Die Standardisierung des Passformulars war ein wichtiger Schritt zu einer erhöhten Erwartungssicherheit seitens der Reisenden, deren Fehlen Gargas in seinem Buch so stark kritisierte. Sie sollte durch eine Vereinheitlichung der Verfahren im internationalen Maßstab bei der Bereitstellung von Pässen und Visa aber auch bei deren Kontrolle erreicht werden. Für die Kontrollorgane hatte die Verwendung des Einheitspasses eine entlastende Funktion, weil sie auf die Legitimität der Ausstellungsverfahren vertrauen konnten und ein einheitliches Raster zur Authentifizierung der Dokumente und ihrer Träger zur Verfügung gestellt bekamen.

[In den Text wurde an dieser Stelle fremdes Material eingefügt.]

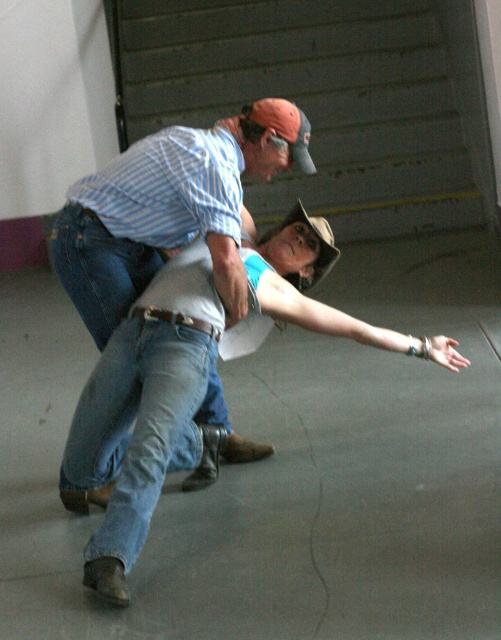 Question: Is the position of denim jeans at center less distant than that of blue denim jeans at lower left?

Choices:
 (A) no
 (B) yes

Answer: (B)

Question: Which point is closer to the camera?

Choices:
 (A) (68, 248)
 (B) (108, 396)

Answer: (B)

Question: Which point appears closest to the camera in this image?

Choices:
 (A) (121, 580)
 (B) (138, 426)

Answer: (A)

Question: Can you confirm if blue striped shirt at upper left is bigger than blue denim jeans at lower left?

Choices:
 (A) yes
 (B) no

Answer: (A)

Question: Which object is closer to the camera taking this photo?

Choices:
 (A) blue denim jeans at lower left
 (B) denim jeans at center
 (C) blue striped shirt at upper left

Answer: (B)

Question: Does denim jeans at center have a greater width compared to blue striped shirt at upper left?

Choices:
 (A) yes
 (B) no

Answer: (A) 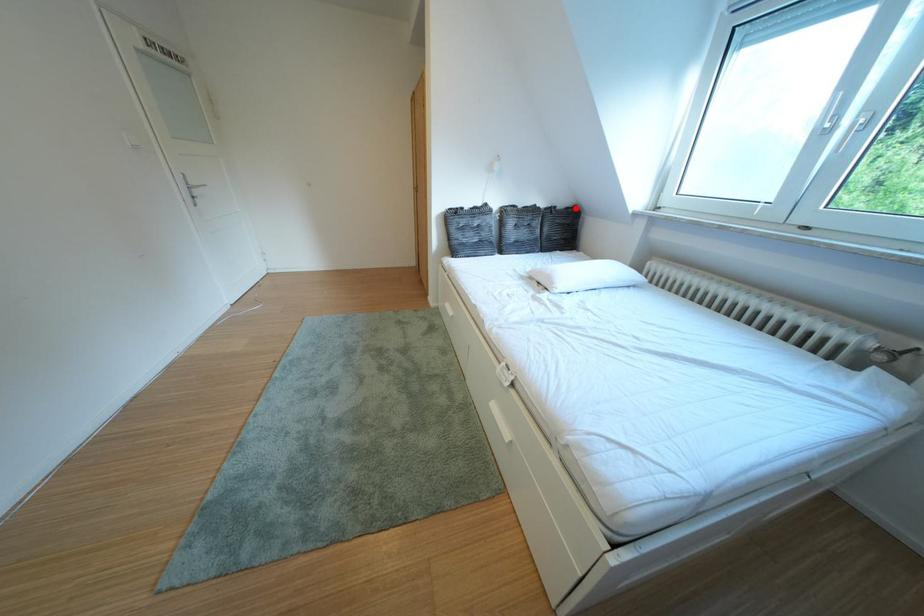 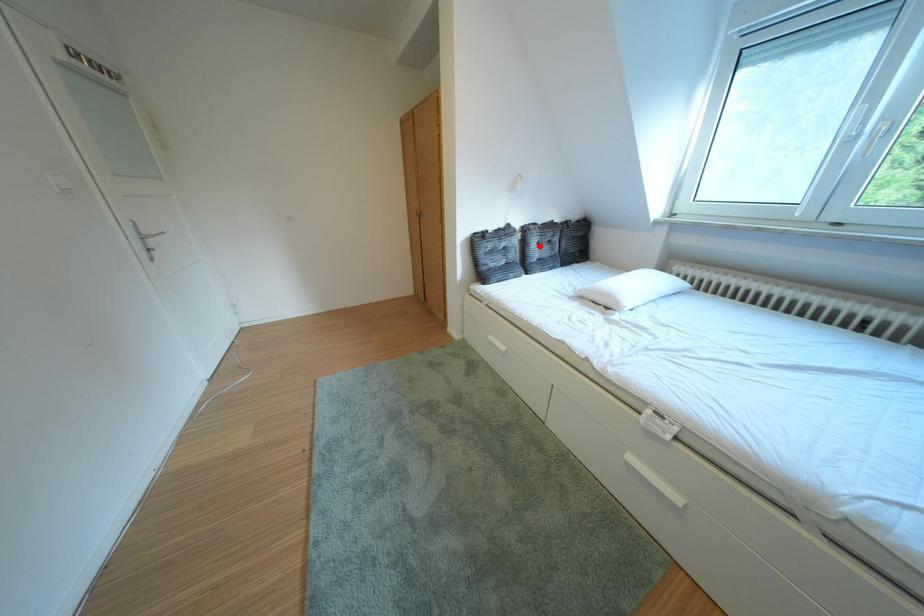 Looking at this image, I am providing you with two images of the same scene from different viewpoints. A red point is marked on the first image and another point is marked on the second image. Is the red point in image1 aligned with the point shown in image2?

No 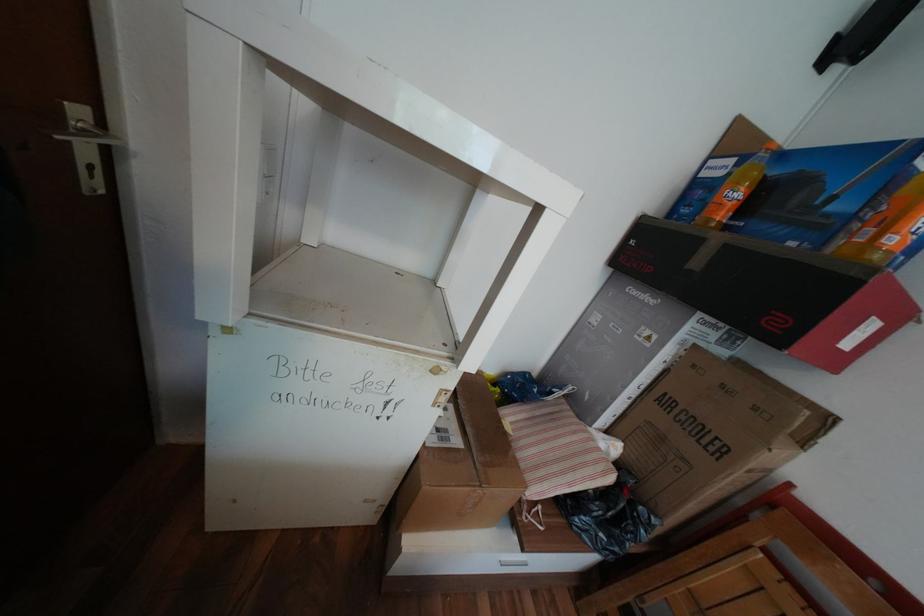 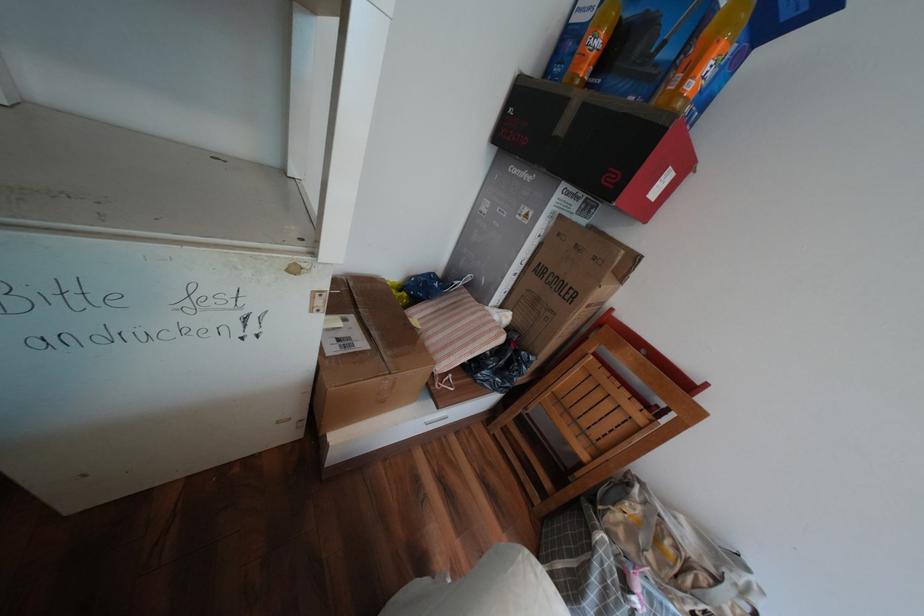 Based on the continuous images, in which direction is the camera rotating?

The rotation direction of the camera is right-down. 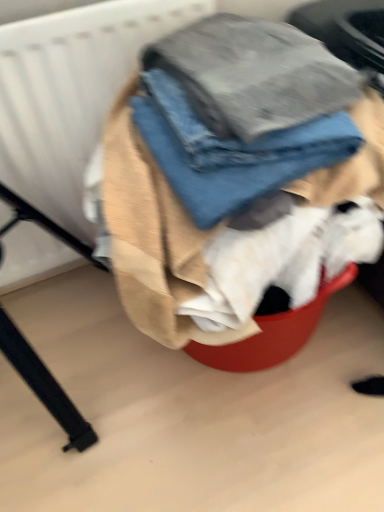 At what (x,y) coordinates should I click in order to perform the action: click on free point above denim jeans at center (from a real-world perspective). Please return your answer as a coordinate pair (x, y). The width and height of the screenshot is (384, 512). Looking at the image, I should click on 230,72. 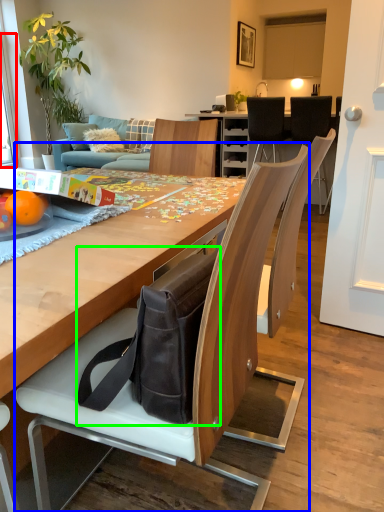 Question: Estimate the real-world distances between objects in this image. Which object is closer to window screen (highlighted by a red box), chair (highlighted by a blue box) or messenger bag (highlighted by a green box)?

Choices:
 (A) chair
 (B) messenger bag

Answer: (A) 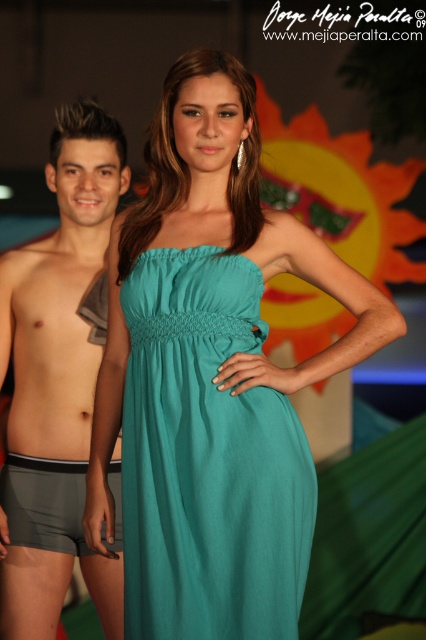 Between teal satin dress at center and skinny gray shorts at left, which one appears on the left side from the viewer's perspective?

From the viewer's perspective, skinny gray shorts at left appears more on the left side.

Is teal satin dress at center shorter than skinny gray shorts at left?

No.

Describe the element at coordinates (207, 460) in the screenshot. The width and height of the screenshot is (426, 640). I see `teal satin dress at center` at that location.

Where is `teal satin dress at center`? This screenshot has height=640, width=426. teal satin dress at center is located at coordinates (207, 460).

Die Passkonferenzen der 1920er Jahre konnten die vom Völkerbund, der Wirtschaft und den Medien gewünschte Rückkehr zur Freizügigkeit der Vorkriegszeit nicht erreichen. Sie begründeten ein internationales Passsystem, das bis heute seine Gültigkeit besitzt. Es reduzierte die Freizügigkeit und kann deshalb als eine Form der De-Globalisierung verstanden werden. Gleichzeitig war es eine Rückkehr zu einem globalen Regime der Mobilität und als solches ein Bekenntnis zu einer globalen Ordnung, die international akkordierte Mindeststandards vorgab und dabei offen blieb für die Einführung von weitergehenden Erleichterungen auf regionaler oder bilateraler Basis. Das Schengener System der Europäischen Union ist heute ein solches regionales Freizügigkeitsregime.